Say you are comfortable with the phrase natural revelation. You believe that the triune God of Scripture revealed Himself through the things that have been made, and that this fact leaves all men everywhere without excuse. It sounds to me like this is an ethical obligation, and another fine word for natural ethical obligation would be natural law. Honoring God as God is not optional, and it is therefore law.
Say you are comfortable with the phrase natural law. Laws do not arrive by themselves, coming from nowhere in particular, but rather laws come from a lawgiver. And the giving of law is a form of communication, is it not? One might even say that communication reveals things — natural law is therefore a form of natural revelation.

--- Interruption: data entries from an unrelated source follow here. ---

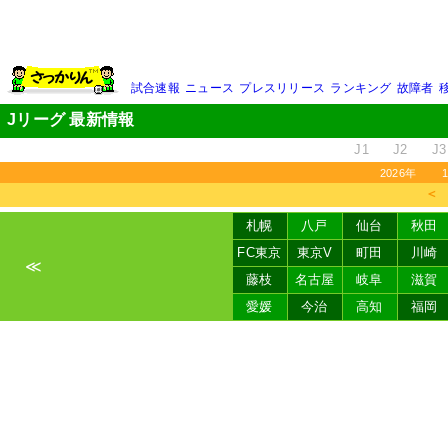
試合速報
ニュース
プレスリリース
ランキング
故障者
Jリーグ 最新情報
J1
J2
J3
2026年
＜
札幌
八戸
仙台
秋田
FC東京
東京V
町田
川崎
≪
藤枝
名古屋
岐阜
滋賀
愛媛
今治
高知
福岡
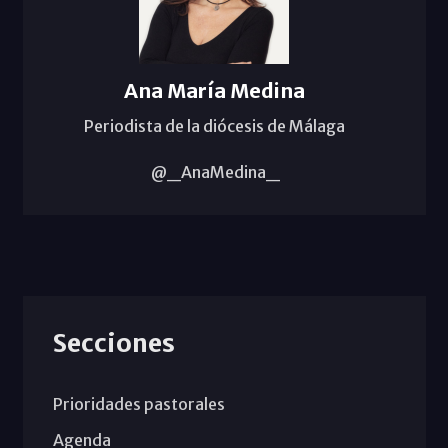
Ana María Medina
Periodista de la diócesis de Málaga
@_AnaMedina_
Secciones
Prioridades pastorales
Agenda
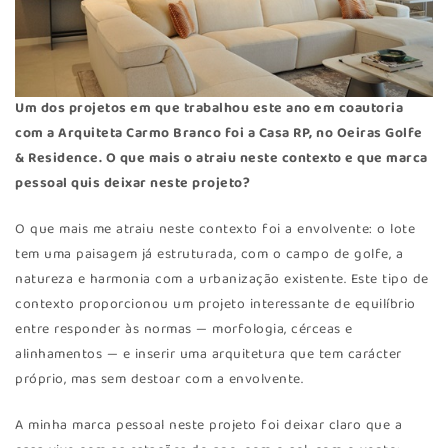
Um dos projetos em que trabalhou este ano em coautoria
com a Arquiteta Carmo Branco foi a Casa RP, no Oeiras Golfe
& Residence. O que mais o atraiu neste contexto e que marca
pessoal quis deixar neste projeto?
O que mais me atraiu neste contexto foi a envolvente: o lote
tem uma paisagem já estruturada, com o campo de golfe, a
natureza e harmonia com a urbanização existente. Este tipo de
contexto proporcionou um projeto interessante de equilíbrio
entre responder às normas — morfologia, cérceas e
alinhamentos — e inserir uma arquitetura que tem carácter
próprio, mas sem destoar com a envolvente.
A minha marca pessoal neste projeto foi deixar claro que a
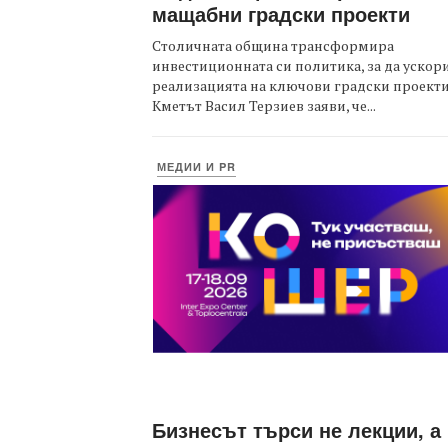
мащабни градски проекти
Столичната община трансформира
инвестиционната си политика, за да ускор
реализацията на ключови градски проекти
Кметът Васил Терзиев заяви, че...
МЕДИИ И PR
Бизнесът търси не лекции, а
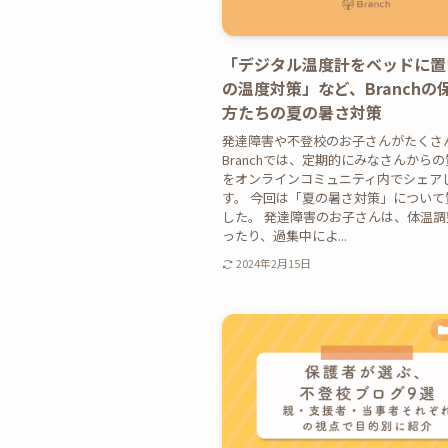
「デジタル温度計をベッドに置
の温度対策」など、Branchの
方たちの夏の暑さ対策
発達障害や不登校のお子さんがたくさ
Branchでは、定期的にみなさんから
をオンラインコミュニティ内でシェア
す。 今回は「夏の暑さ対策」について
した。 発達障害のお子さんは、体温
ったり、過集中によ...
2024年2月15日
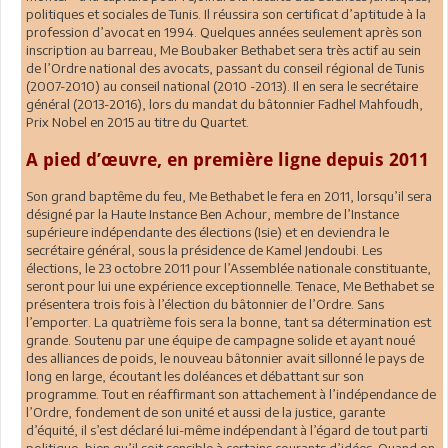
politiques et sociales de Tunis. Il réussira son certificat d’aptitude à la
profession d’avocat en 1994. Quelques années seulement après son
inscription au barreau, Me Boubaker Bethabet sera très actif au sein
de l’Ordre national des avocats, passant du conseil régional de Tunis
(2007-2010) au conseil national (2010 -2013). Il en sera le secrétaire
général (2013-2016), lors du mandat du bâtonnier Fadhel Mahfoudh,
Prix Nobel en 2015 au titre du Quartet.
A pied d’œuvre, en première ligne depuis 2011
Son grand baptême du feu, Me Bethabet le fera en 2011, lorsqu’il sera
désigné par la Haute Instance Ben Achour, membre de l’Instance
supérieure indépendante des élections (Isie) et en deviendra le
secrétaire général, sous la présidence de Kamel Jendoubi. Les
élections, le 23 octobre 2011 pour l’Assemblée nationale constituante,
seront pour lui une expérience exceptionnelle. Tenace, Me Bethabet se
présentera trois fois à l’élection du bâtonnier de l’Ordre. Sans
l’emporter. La quatrième fois sera la bonne, tant sa détermination est
grande. Soutenu par une équipe de campagne solide et ayant noué
des alliances de poids, le nouveau bâtonnier avait sillonné le pays de
long en large, écoutant les doléances et débattant sur son
programme. Tout en réaffirmant son attachement à l’indépendance de
l’Ordre, fondement de son unité et aussi de la justice, garante
d’équité, il s’est déclaré lui-même indépendant à l’égard de tout parti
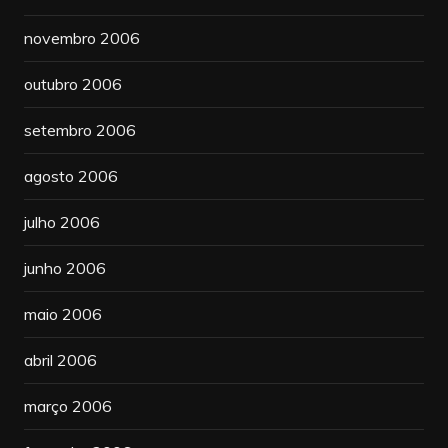
novembro 2006
outubro 2006
setembro 2006
agosto 2006
julho 2006
junho 2006
maio 2006
abril 2006
março 2006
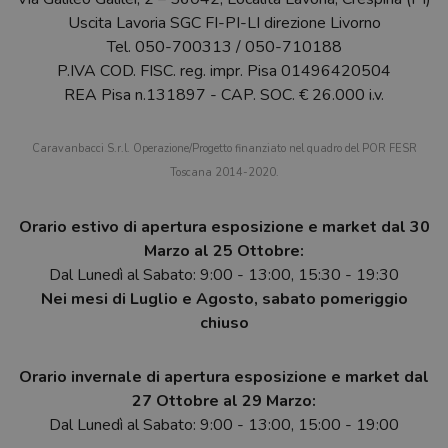
Uscita Lavoria SGC FI-PI-LI direzione Livorno
Tel.
050-700313
/
050-710188
P.IVA COD. FISC. reg. impr. Pisa 01496420504
REA Pisa n.131897 - CAP. SOC. € 26.000 i.v.
Caravanbacci S.r.l. Operazione/Progetto finanziato nel quadro del POR FESR
Toscana 2014-2020.
Orario estivo di apertura esposizione e market dal 30
Marzo al 25 Ottobre:
Dal Lunedì al Sabato: 9:00 - 13:00, 15:30 - 19:30
Nei mesi di Luglio e Agosto, sabato pomeriggio
chiuso
Orario invernale di apertura esposizione e market dal
27 Ottobre al 29 Marzo:
Dal Lunedì al Sabato: 9:00 - 13:00, 15:00 - 19:00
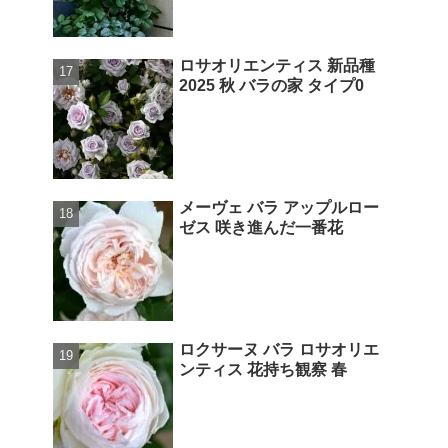
ロサオリエンティス 新品種
2025 秋 バラの家 タイプ0
メーヴェ バラ アップルロー
ゼス 咲き進んだ一番花
ロクサーヌ バラ ロサオリエ
ンティス 花持ち観察 春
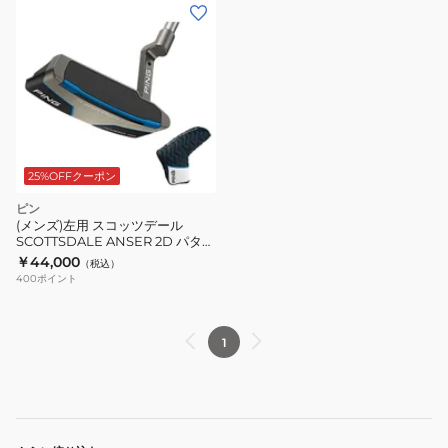
25%OFFクーポン
ピン
(メンズ)左用 スコッツデール
SCOTTSDALE ANSER 2D パター
(ロフト3度)Stepless Steel
￥44,000
（税込）
400
ポイント
1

No, no, no, someone will cry. Cornelius Van Til disagrees with John Locke and Thomas Aquinas. And I cheerfully grant it. This doesn’t mean that the hearts of the two positions are inconsistent. The God who reveals Himself through the things that have been made, and the God who embeds His law in the natural order of things, and even deeper in every human conscience, is the same God, the God of Abraham, Isaac, and Jacob, the Father of The Lord Jesus Christ.
I mean, the source of natural law is what? The true God or another one? Right, it couldn’t be another one, because he isn’t there — non-existence presents certain barriers. This means that the source of natural law would have to be the true God, there being no other options. This means the world and the Word are not two books from two gods, but rather two books from the one and the same God.
Now this does not mean that we somehow have to induct Socrates, Plato, and Aristotle into our honorary Christian hall of fame. We know too much about what they taught to put them on the “same page” with us, as some overly charitable Christians have sought to do. But it does mean we have to accept Plato’s cousin, the one who studied with rabbis at Westminster East for a bit. There were plenty of pagans who knew about the Most High God — Jethro, Nebuchadnezzar, Melchizedek, the king of Nineveh, and others, not excluding Plato’s cousin. I called them pagans, but it would be better to call them Gentiles — those for whom God reserved a special place in His Temple. “My house shall be called a house of prayer for all nations, but you have made it a den of thieves.”
When special revelation tells us that a hymn to Zeus — declaring that we are all His offspring — is a hymn that is tracking with something good, then special revelation is telling us that natural law, and natural revelation, and special revelation provide us with a three-fold testimony to the triune God. No autonomy anywhere, no neutrality anywhere, and the ghost of Van Til, who haunts my dreams, is perfectly happy with me. So is the ghost of C.S.Lewis, who visits me in my waking hours. Not only that, but those two get along with each other now, and this gives me the chance to say something I have been aching to say for years, which is, “I think we’re all saying the same thing, really.” Of course, you can only say this every once in a while, like every decade or so.
This is just like the two kingdoms issue. I don’t care how many kingdoms you think there are, I care how many kings you think there are. I don’t care how many forms of “natural” communication you believe have happened, but rather how many gods you think fit under the heading of “Nature’s God.” There is only one — the true God.
The problem arises when advocates of either position adopt, for whatever reason, a silo mentality — a silo that they will not allow to connect at the top with what every form of creational law or revelation must connect to, the Lord Jesus. Ardent Vantilians can give the raspberry to natural law theorists because of party spirit. And natural law theorists can reject the rigor of Vantilian thought because they imagine a generic Enlightenment God spending eternity humming “Don’t Fence Me In.”
But it all connects. All of created reality is Christian at the top, and for the consistent Christian, Christian at the bottom. All of created reality is Christian at the top, and for the Gentile, partial at bottom. All this is just another way of saying that natural law is just fine if Jesus is the Lord of it.